What is needed
The answer must consist of every line below that contains the word "café".

◇ ◇ ◇

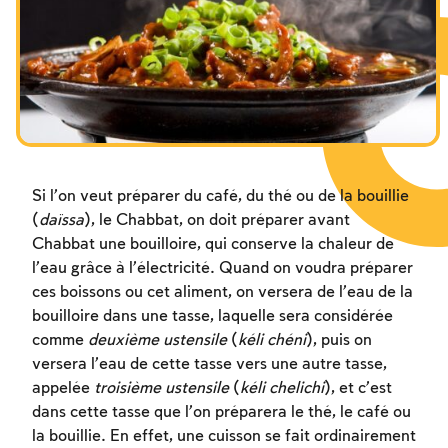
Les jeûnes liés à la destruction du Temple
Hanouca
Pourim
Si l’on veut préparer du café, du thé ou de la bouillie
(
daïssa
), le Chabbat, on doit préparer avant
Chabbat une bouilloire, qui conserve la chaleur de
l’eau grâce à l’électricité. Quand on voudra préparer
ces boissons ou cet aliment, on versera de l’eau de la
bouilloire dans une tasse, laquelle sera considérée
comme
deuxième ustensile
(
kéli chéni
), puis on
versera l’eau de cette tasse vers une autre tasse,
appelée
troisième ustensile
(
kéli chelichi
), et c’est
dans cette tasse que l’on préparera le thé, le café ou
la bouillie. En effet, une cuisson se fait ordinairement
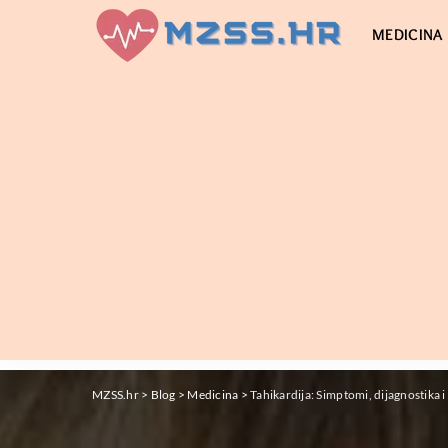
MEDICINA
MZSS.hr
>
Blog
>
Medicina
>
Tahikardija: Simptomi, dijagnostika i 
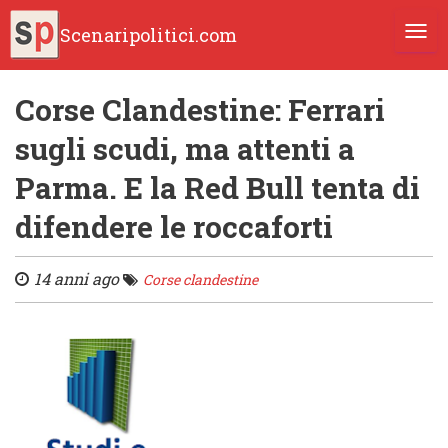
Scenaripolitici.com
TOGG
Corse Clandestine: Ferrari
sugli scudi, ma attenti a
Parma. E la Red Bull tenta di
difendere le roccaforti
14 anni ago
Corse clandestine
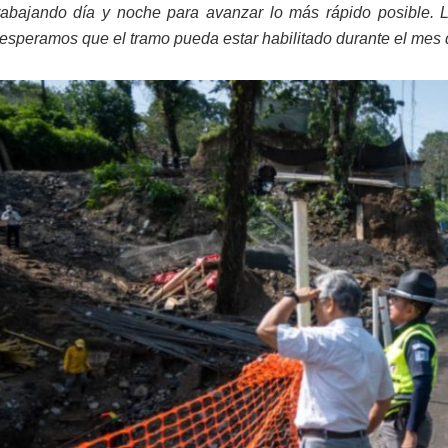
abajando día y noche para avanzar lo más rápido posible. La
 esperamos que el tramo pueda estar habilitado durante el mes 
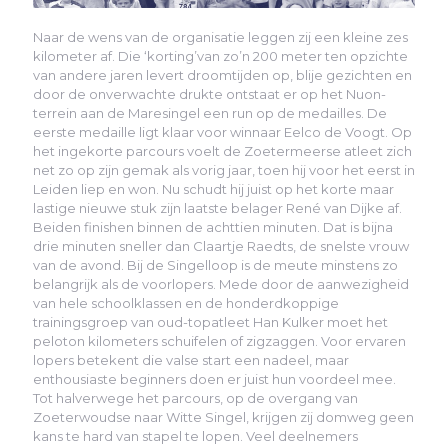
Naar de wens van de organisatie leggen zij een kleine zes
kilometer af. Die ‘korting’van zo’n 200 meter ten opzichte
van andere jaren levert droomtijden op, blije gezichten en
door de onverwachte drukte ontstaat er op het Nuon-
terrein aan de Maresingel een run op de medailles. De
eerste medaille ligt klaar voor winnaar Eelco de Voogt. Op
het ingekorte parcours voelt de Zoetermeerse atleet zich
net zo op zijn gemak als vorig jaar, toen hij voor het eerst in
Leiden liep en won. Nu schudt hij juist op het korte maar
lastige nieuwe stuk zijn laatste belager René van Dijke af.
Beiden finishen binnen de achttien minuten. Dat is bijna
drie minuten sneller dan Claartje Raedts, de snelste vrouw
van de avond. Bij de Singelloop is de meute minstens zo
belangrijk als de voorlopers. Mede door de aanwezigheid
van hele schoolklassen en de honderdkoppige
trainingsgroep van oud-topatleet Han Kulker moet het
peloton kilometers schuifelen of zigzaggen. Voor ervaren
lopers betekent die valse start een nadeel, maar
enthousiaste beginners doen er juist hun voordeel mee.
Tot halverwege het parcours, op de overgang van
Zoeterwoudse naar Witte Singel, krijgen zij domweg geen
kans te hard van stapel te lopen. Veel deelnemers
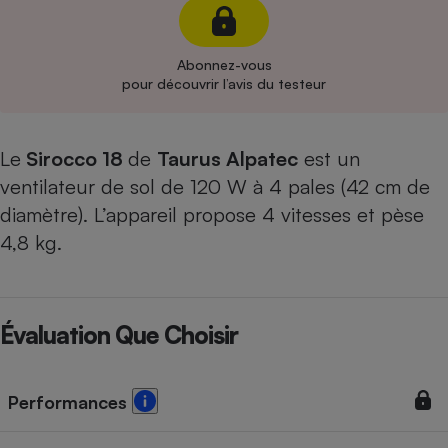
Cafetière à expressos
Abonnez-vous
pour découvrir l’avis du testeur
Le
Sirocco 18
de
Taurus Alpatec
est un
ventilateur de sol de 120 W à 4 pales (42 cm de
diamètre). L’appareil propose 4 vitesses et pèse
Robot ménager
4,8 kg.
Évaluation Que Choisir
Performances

◇ ◇ ◇

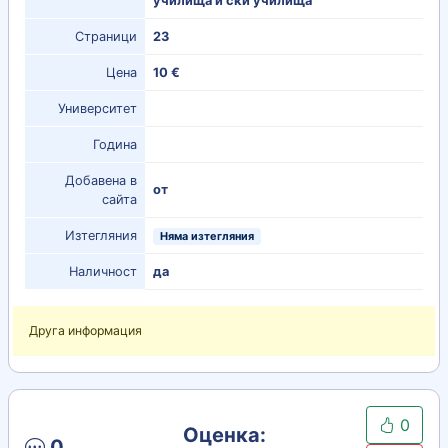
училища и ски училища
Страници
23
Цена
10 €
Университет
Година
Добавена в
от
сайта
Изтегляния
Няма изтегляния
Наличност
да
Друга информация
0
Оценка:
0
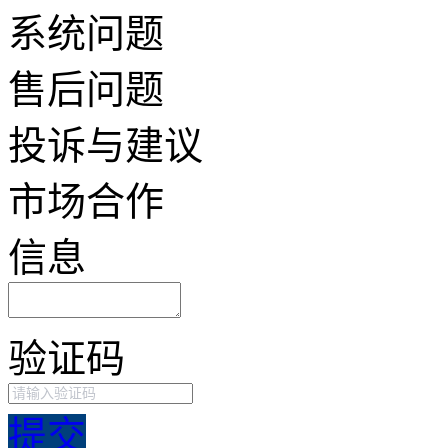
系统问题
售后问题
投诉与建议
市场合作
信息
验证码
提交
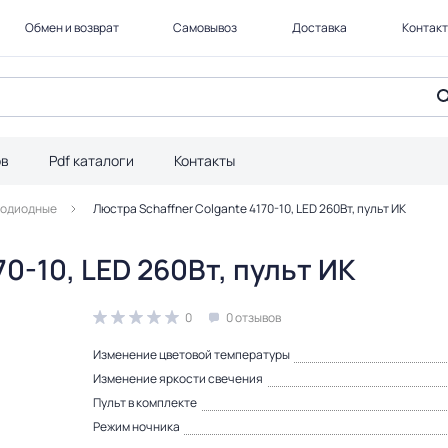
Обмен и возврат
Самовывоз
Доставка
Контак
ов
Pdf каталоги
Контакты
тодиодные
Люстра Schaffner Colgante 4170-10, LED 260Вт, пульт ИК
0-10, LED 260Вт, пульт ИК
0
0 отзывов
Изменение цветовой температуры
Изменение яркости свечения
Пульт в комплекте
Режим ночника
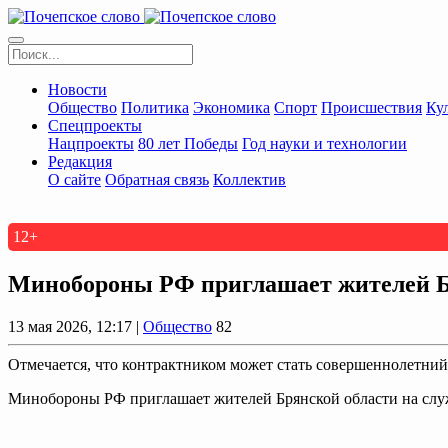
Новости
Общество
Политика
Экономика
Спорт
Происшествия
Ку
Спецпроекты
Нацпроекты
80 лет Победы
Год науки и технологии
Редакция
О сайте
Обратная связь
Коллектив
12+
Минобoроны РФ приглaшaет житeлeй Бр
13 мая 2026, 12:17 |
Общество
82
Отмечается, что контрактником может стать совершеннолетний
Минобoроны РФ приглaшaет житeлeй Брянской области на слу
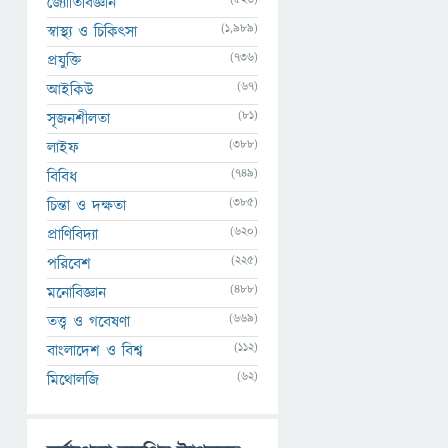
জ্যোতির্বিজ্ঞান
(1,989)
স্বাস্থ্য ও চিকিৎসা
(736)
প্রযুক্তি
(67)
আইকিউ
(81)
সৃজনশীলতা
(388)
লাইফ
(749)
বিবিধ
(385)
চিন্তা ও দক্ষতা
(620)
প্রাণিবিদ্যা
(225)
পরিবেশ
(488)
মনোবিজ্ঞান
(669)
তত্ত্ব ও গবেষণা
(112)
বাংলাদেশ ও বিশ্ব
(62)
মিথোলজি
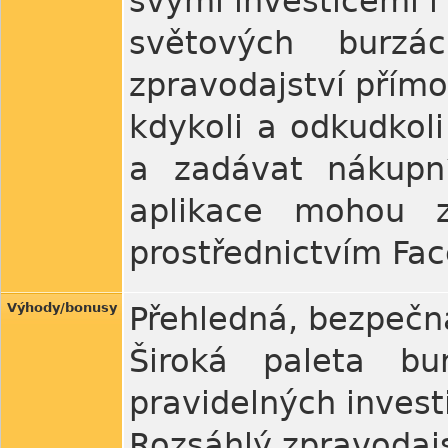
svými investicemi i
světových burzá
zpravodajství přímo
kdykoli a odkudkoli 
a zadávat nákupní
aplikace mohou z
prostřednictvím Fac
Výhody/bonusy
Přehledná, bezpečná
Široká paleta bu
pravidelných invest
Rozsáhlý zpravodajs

◇ ◇ ◇

Response to the task
Si l’on veut préparer du café, du thé ou de la bouillie
dans cette tasse que l’on préparera le thé, le café ou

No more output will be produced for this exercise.